Après la présentation officielle lors du dernier Nintendo Direct, Digital Foundry a partagé ses premières impressions concernant les performances du remake de Zelda : Ocarina of Time. L’analyse vidéo, actuellement accessible aux membres de la chaîne, révèle que le jeu fonctionne à une résolution native de 1080p et maintient un taux de rafraîchissement stable de 60 images par seconde durant la partie. Si la réalisation graphique sur la nouvelle console hybride de Nintendo est saluée, l’observateur technique regrette l’absence d’une technologie d’upscaling comme le DLSS pour améliorer davantage la netteté de l’image.
Un moteur graphique interne ou un partenaire ?
Des indices significatifs ont aussi poussé certains spectateurs à supposer que Nintendo avait intégré le moteur Unreal Engine 5 d’Epic Games. Cependant, Oliver Mackenzie, analyste chez Digital Foundry, suggère qu’il s’agit plutôt d’une solution développée en interne ou d’un moteur fourni par un partenaire. Monolith Soft, le studio ayant collaboré à des titres majeurs comme The Legend of Zelda : Tears of the Kingdom, apparaît comme un candidat probable pour cette réalisation technique.
Les prévisions de performances pour la sortie, prévue le 5 novembre, indiquent que le mode docké et potentiellement le mode portable plafonneront à une définition native de 1080p. Une exception notable est observée dans les menus, où l’affichage est rendu en 1440p.
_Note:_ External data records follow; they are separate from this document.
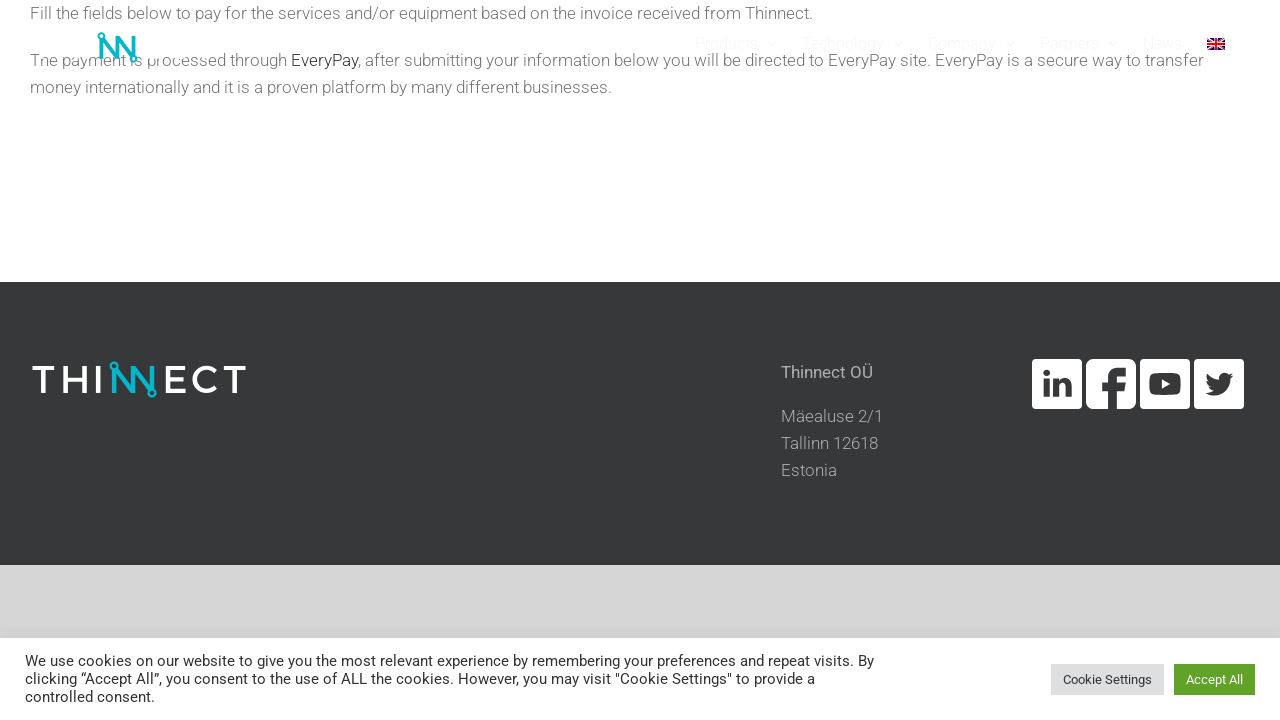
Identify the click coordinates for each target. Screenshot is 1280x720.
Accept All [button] (1214, 679)
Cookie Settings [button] (1107, 679)
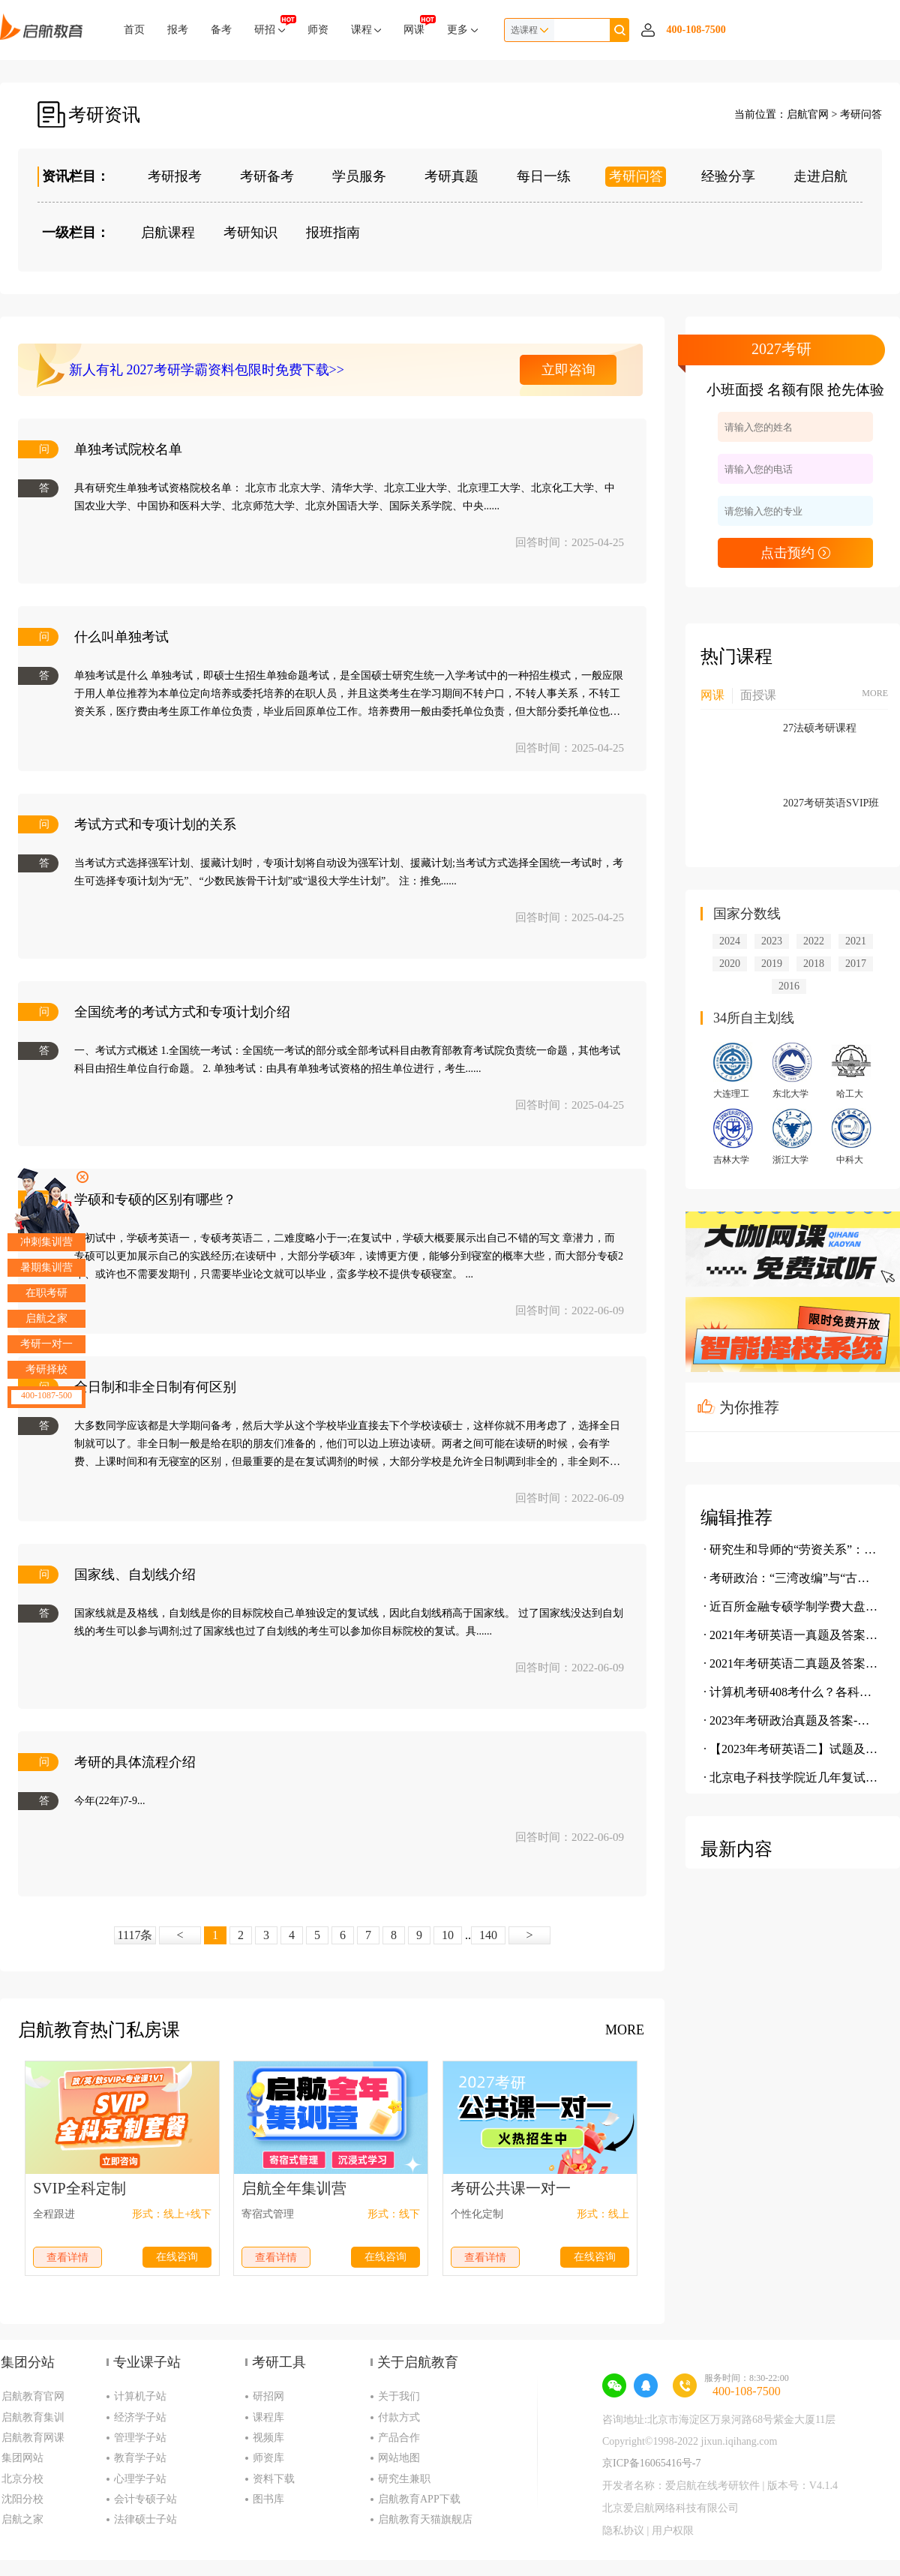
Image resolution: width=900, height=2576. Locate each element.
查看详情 (67, 2257)
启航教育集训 (33, 2417)
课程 (366, 29)
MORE (624, 2029)
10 (448, 1935)
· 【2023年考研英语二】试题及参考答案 (792, 1749)
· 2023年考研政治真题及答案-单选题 (792, 1720)
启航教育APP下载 (419, 2499)
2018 (813, 963)
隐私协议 (623, 2530)
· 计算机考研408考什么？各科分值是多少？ (792, 1692)
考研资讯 (104, 115)
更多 (462, 29)
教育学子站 (140, 2457)
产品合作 (399, 2437)
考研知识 (251, 232)
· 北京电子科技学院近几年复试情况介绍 (792, 1777)
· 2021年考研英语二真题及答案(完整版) (792, 1663)
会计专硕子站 (145, 2499)
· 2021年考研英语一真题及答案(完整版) (792, 1635)
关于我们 (399, 2396)
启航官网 (808, 114)
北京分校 (23, 2478)
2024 (729, 941)
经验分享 (728, 176)
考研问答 (861, 114)
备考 (221, 29)
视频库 (268, 2437)
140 (488, 1935)
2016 (789, 986)
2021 (855, 941)
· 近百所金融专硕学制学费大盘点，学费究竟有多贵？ (792, 1606)
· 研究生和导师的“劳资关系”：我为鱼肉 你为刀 (792, 1549)
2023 (771, 941)
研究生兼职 (404, 2478)
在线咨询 (177, 2256)
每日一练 (544, 176)
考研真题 (451, 176)
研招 (269, 25)
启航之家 (23, 2519)
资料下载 (274, 2478)
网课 (414, 25)
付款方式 (399, 2417)
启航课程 (168, 232)
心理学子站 (140, 2478)
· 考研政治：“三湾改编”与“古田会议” (792, 1578)
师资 (318, 29)
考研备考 (267, 176)
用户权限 (673, 2530)
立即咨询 (569, 369)
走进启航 (821, 176)
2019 (771, 963)
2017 (855, 963)
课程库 (268, 2417)
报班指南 (333, 232)
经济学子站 (140, 2417)
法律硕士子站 (145, 2519)
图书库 (268, 2499)
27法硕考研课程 (819, 728)
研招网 (268, 2396)
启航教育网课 (33, 2437)
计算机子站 (140, 2396)
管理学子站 (140, 2437)
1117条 (135, 1935)
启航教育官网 (33, 2396)
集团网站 (23, 2457)
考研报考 (175, 176)
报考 (177, 29)
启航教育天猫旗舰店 (425, 2519)
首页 (134, 29)
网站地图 (399, 2457)
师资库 (268, 2457)
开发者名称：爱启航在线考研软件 (681, 2485)
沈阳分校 (23, 2499)
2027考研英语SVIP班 (831, 803)
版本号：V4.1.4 (802, 2485)
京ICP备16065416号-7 (651, 2463)
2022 (813, 941)
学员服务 (359, 176)
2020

Cette fluidité de 60 fps lors de l’exploration de Hyrule semble réaliste, grâce à une optimisation supérieure à celle offerte par Unreal Engine 5. Ce taux de rafraîchissement représente le plus grand saut par rapport aux précédents opus de la série, qui étaient limités à 30 fps sur les consoles portables originales.
Le manque de DLSS pèse sur la qualité
D’un autre côté, Digital Foundry déplore à nouveau l’absence de DLSS dans les jeux first-party de la Switch 2. L’upscaling de Nvidia aurait pu résoudre certains problèmes de qualité d’image qui nuisent actuellement aux performances visuelles du remake. Les graphismes présentent souvent un aspect excessivement net, voire artificiel, particulièrement à la résolution de 1080p.
John Linneman, co-animateur aux côtés d’Oliver Mackenzie, partage cette observation, notant que Link apparaît excessivement brillant lors des gros plans. Les zones d’exploration ouverte sont également affectées par un flou tremblant sur la végétation, un artefact que même une implémentation basique du DLSS aurait pu minimiser. Malgré ces réserves techniques, les analystes restent impatients de voir davantage de séquences avant la sortie officielle. Il reste toutefois à déterminer si le mode portable de la Switch 2 affectera la stabilité du taux de rafraîchissement observé en mode docké.